**EXERCISE DIRECTIONS:**
The lines from the top of the material through the line with "interests and needs" are to be set down exactly. Leave the pictures out.
___
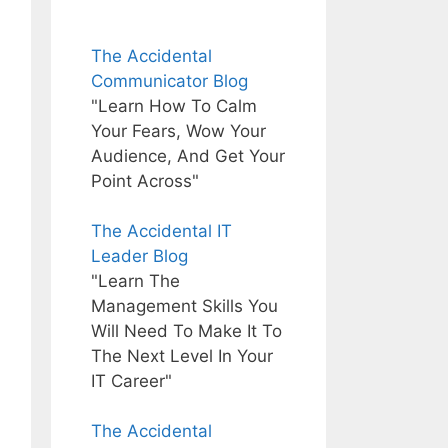
The Accidental
Communicator Blog
"Learn How To Calm
Your Fears, Wow Your
Audience, And Get Your
Point Across"
The Accidental IT
Leader Blog
"Learn The
Management Skills You
Will Need To Make It To
The Next Level In Your
IT Career"
The Accidental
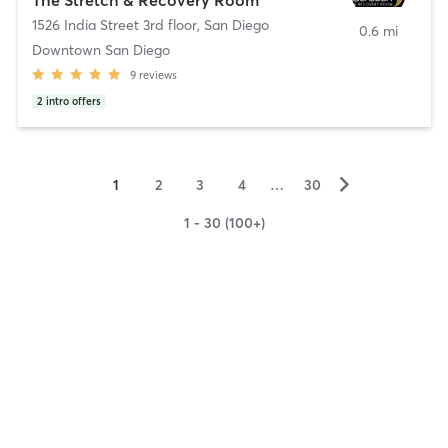
1526 India Street 3rd floor
,
San Diego
0.6 mi
Downtown San Diego
9
reviews
2
intro offers
▻
1
2
3
4
…
30
1 - 30 (100+)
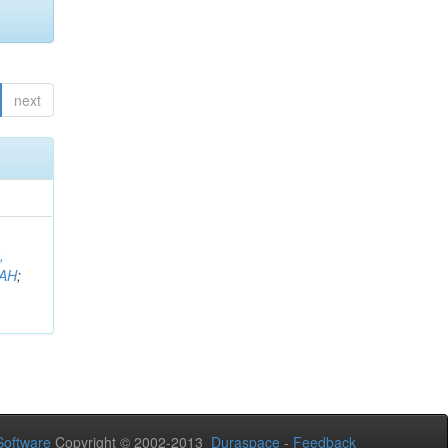
next
,
AH
;
oftware
Copyright © 2002-2013
Duraspace
-
Feedback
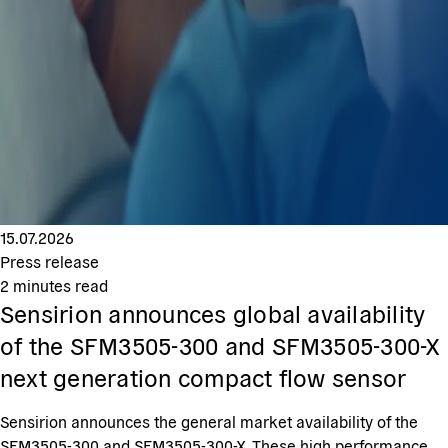
15.07.2026
Press release
2
minutes read
Sensirion announces global availability
of the SFM3505-300 and SFM3505-300-X
next generation compact flow sensor
Sensirion announces the general market availability of the
SFM3505-300 and SFM3505-300-X. These high performance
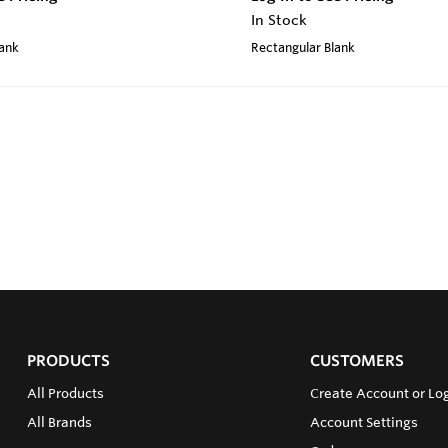
In Stock
lank
Rectangular Blank
PRODUCTS
CUSTOMERS
All Products
Create Account or Log
All Brands
Account Settings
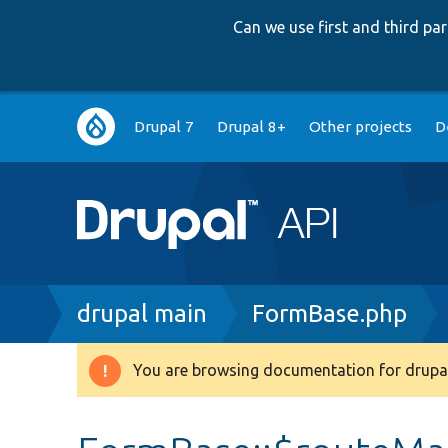
Can we use first and third p
Main
Drupal 7
Drupal 8+
Other projects
D
navigation
Breadcrumb
drupal main
FormBase.php
You are browsing documentation for drupal
Warning
message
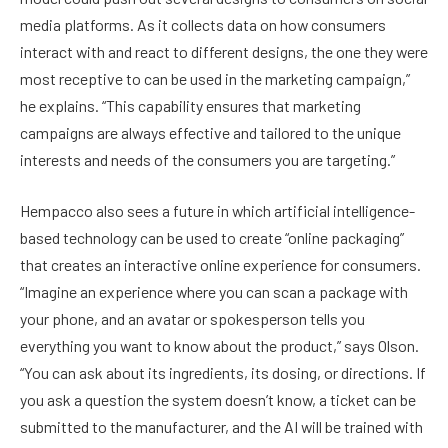
media platforms. As it collects data on how consumers
interact with and react to different designs, the one they were
most receptive to can be used in the marketing campaign,”
he explains. “This capability ensures that marketing
campaigns are always effective and tailored to the unique
interests and needs of the consumers you are targeting.”
Hempacco also sees a future in which artificial intelligence-
based technology can be used to create “online packaging”
that creates an interactive online experience for consumers.
“Imagine an experience where you can scan a package with
your phone, and an avatar or spokesperson tells you
everything you want to know about the product,” says Olson.
“You can ask about its ingredients, its dosing, or directions. If
you ask a question the system doesn’t know, a ticket can be
submitted to the manufacturer, and the AI will be trained with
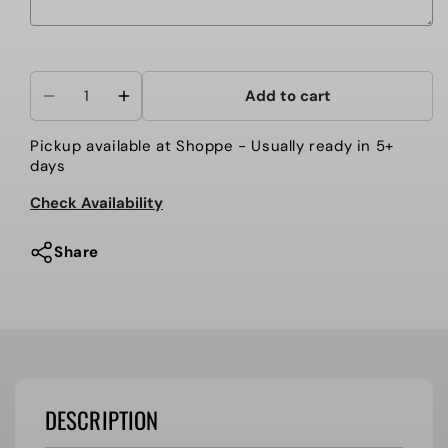
Selection will add
to the price
Add to cart
Decrease
Increase
quantity
quantity
Pickup available at
Shoppe
- Usually ready in 5+
for
for
days
HOLLOWAY
HOLLOWAY
FORCE
FORCE
Check Availability
TRAINING
TRAINING
TOP
TOP
Share
DESCRIPTION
___
**FINAL ANSWER:**
The Accidental
Communicator Blog
"Learn How To Calm
Your Fears, Wow Your
Audience, And Get Your
Point Across"
The Accidental IT
Leader Blog
"Learn The
Management Skills You
Will Need To Make It To
The Next Level In Your
IT Career"
The Accidental
1526 India Street 3rd floor
,
San Diego
0.6 mi
Downtown San Diego
9
reviews
2
intro offers
▻
1
2
3
4
…
30
1 - 30 (100+)
next
,
AH
;
oftware
Copyright © 2002-2013
Duraspace
-
Feedback
15.07.2026
Press release
2
minutes read
Sensirion announces global availability
of the SFM3505-300 and SFM3505-300-X
next generation compact flow sensor
Sensirion announces the general market availability of the
SFM3505-300 and SFM3505-300-X. These high performance
In Stock
lank
Rectangular Blank
PRODUCTS
CUSTOMERS
All Products
Create Account or Log
All Brands
Account Settings
Can we use first and third p
Main
Drupal 7
Drupal 8+
Other projects
D
navigation
Breadcrumb
drupal main
FormBase.php
You are browsing documentation for drupal
Warning
message
media platforms. As it collects data on how consumers
interact with and react to different designs, the one they were
most receptive to can be used in the marketing campaign,”
he explains. “This capability ensures that marketing
campaigns are always effective and tailored to the unique
interests and needs of the consumers you are targeting.”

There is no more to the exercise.